One thing the pundits are telling us now is that even experts can't tell the good money from the bad. Bad mortgages (debts) are repackaged and rolled into "products" to be resold as investment "securities."
How did the lack of money become an "investment"? How did nothing become something?
It sounds like a creation story of the gods who created the universe from emptiness. (I like the creation stories better; they make more sense.)
Human factor to economics
But the gods of clarity might be shining down on us, finally. Some economists who practice the "dismal science" are beginning to revise the way they see their discipline.
James J. Shiller of Yale University is the author of Irrational Exuberance. He tells us economics is a field filled with arcane, mathematical models. Nobel Prizes are given to economists who see themselves as scientists, not as lowly money managers.
But Shiller, among others, is opening his field to other disciplines, like psychology. When dealing with money, you must factor in human behaviour.
Economists have always believed human beings made choices by being rational and self-interested.
But the economy is a human enterprise, and people, says Shiller, get caught up the "irrational exuberance" of bubbles.
A bubble is a psychological phenomenon. We might be individually rational, but collectively, we can be out of our bloody minds.
You can hear Shiller give a good account of his ideas at this link.
For Shiller, bubbles like the subprime mortgage fiasco are "speculative crises." People get excited. They know what they're doing may not make long-term sense, but lots of people are making piles of money. The market keeps going up. Besides, it's backed by experts, financiers and governments.
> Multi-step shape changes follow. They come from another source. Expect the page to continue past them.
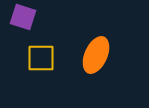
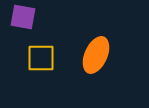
purple square: rotated 8 degrees counterclockwise
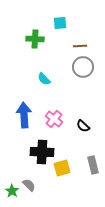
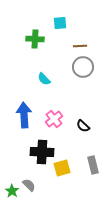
pink cross: rotated 12 degrees clockwise
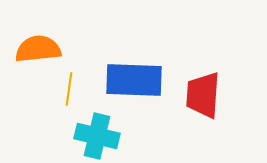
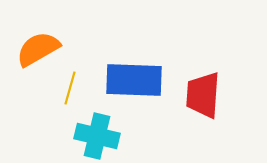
orange semicircle: rotated 24 degrees counterclockwise
yellow line: moved 1 px right, 1 px up; rotated 8 degrees clockwise
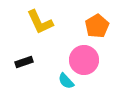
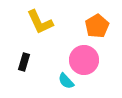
black rectangle: rotated 54 degrees counterclockwise
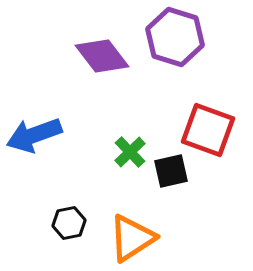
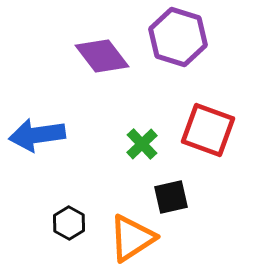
purple hexagon: moved 3 px right
blue arrow: moved 3 px right; rotated 12 degrees clockwise
green cross: moved 12 px right, 8 px up
black square: moved 26 px down
black hexagon: rotated 20 degrees counterclockwise
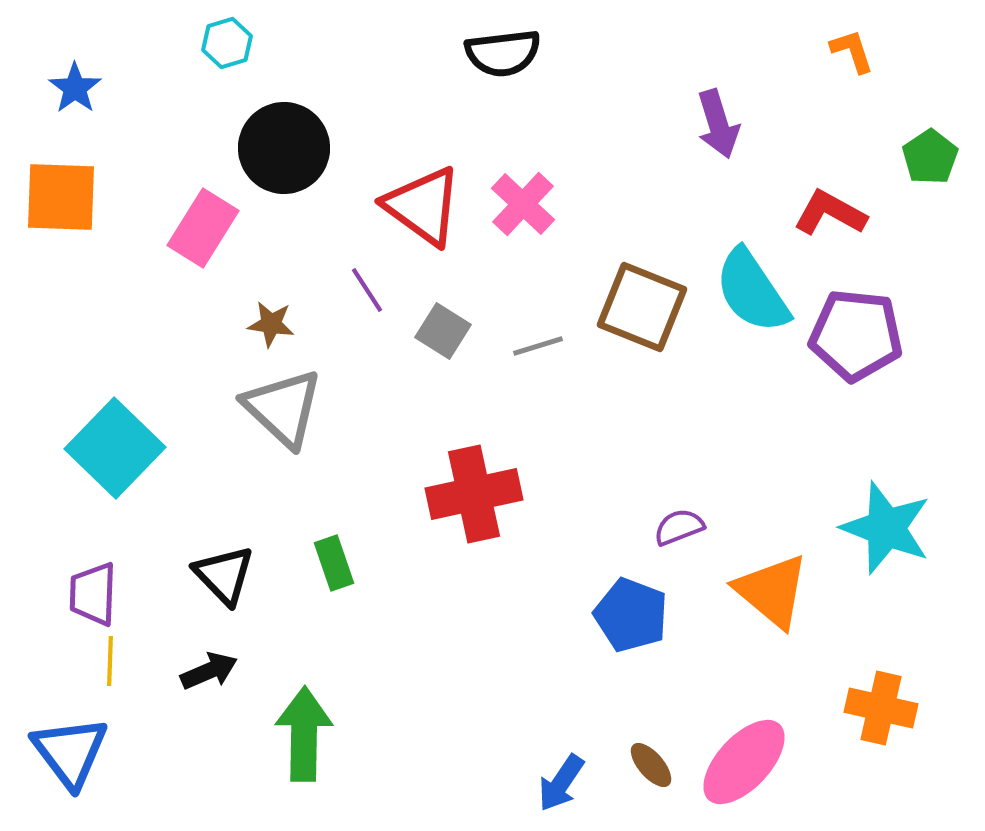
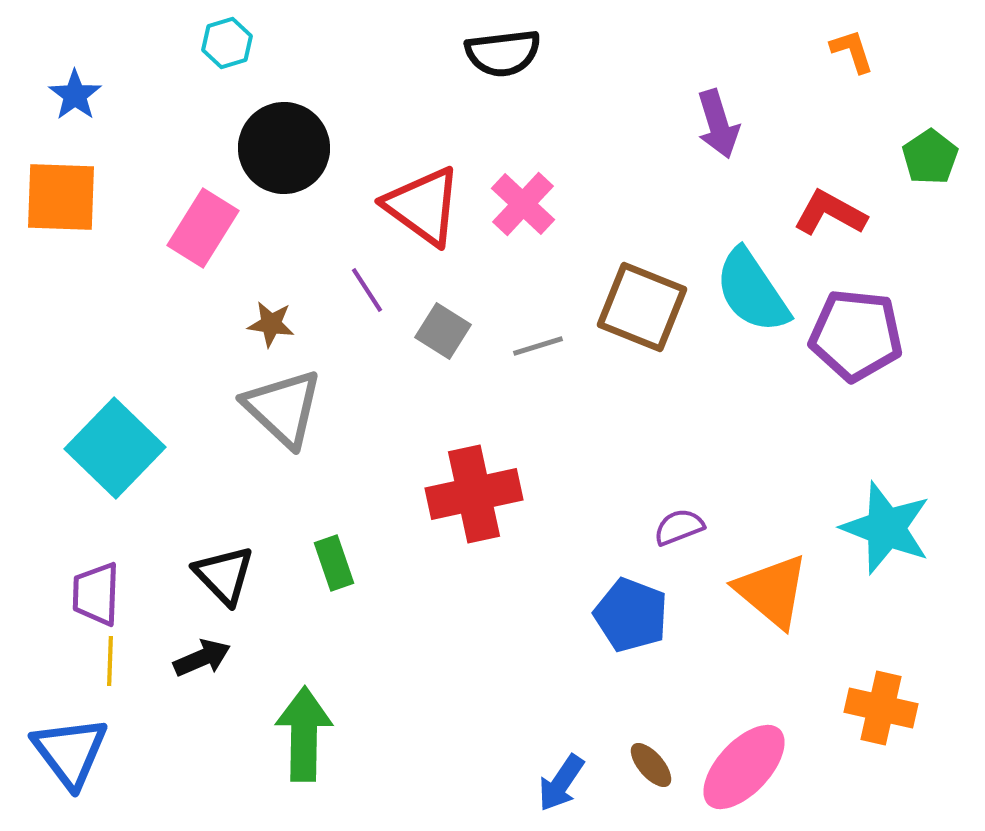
blue star: moved 7 px down
purple trapezoid: moved 3 px right
black arrow: moved 7 px left, 13 px up
pink ellipse: moved 5 px down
So people ask themselves: Am I a fool? Why don't I join in?
What goes up…
Translate this to the subprime crisis in the U.S.: you could buy a house with no money down, pay an absurdly low mortgage (for a few years), and if you couldn't afford it anymore, sell the house. Since real estate would always rise, you'd make a profit. So goes bubble thinking.
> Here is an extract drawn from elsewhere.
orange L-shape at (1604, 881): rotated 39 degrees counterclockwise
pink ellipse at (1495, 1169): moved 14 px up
But as Shiller tells us, something funny is going on when everyone thinks they're going to get rich.
So the bubble bursts. And people, caught up in this rational madness, are stuck with devalued houses and must walk away from their "investments."
People are told all sorts of myths, says Shiller. Like buy real estate because "they ain't making no more land." Only people do one better: they buy houses that stand on tiny plots of earth. Houses aren't land.
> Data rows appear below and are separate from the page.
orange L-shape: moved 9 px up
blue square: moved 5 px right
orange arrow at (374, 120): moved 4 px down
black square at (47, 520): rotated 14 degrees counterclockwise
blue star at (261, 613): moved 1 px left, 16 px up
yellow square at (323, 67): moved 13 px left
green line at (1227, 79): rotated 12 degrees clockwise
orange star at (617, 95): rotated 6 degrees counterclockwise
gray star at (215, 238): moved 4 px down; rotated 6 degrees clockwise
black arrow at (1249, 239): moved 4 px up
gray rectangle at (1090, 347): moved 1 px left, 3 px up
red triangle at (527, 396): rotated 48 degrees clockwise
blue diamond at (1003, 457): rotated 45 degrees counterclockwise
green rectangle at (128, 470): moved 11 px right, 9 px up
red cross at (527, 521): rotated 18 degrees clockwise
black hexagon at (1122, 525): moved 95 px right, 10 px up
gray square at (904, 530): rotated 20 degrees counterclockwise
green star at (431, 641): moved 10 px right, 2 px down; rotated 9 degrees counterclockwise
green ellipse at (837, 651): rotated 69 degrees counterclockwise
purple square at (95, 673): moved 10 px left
People didn't do this 50 years ago, Shiller says.
But people talk. Bits of information become wisdom. And people begin to believe all sorts of things. They believe the stock or real estate market will always go up.
He asks: where did people get this idea? Is it really rational?
So, we are back to money as an instrument of faith. We listen to authorities, our very own financial priesthood, which includes real estate agents, brokers and public servants.
Shiller wants more "disinterested" financial advice for the ordinary person. People who advise you with no stake in what they say. In a sense, he wants people to be protected from their own giddiness, among many other institutional changes.
Be wary of financial idolatry
But let me return to Jacob Needleman and Money and the Meaning of Life. Money is congealed human energy bound up into bits of paper — but it must be comprehensible. It must be transparent. It must mean something solid. Otherwise, it's just a hazy, religious artifact.
There was a good reason the ancient Hebrews warned against idolatry — the First Commandment. Beware of false gods who inhabit the marketplace. Beware of idols who spout obscure formulas. Be wary of collective madness.
Let Economics 101 — and money itself — begin to make sense again.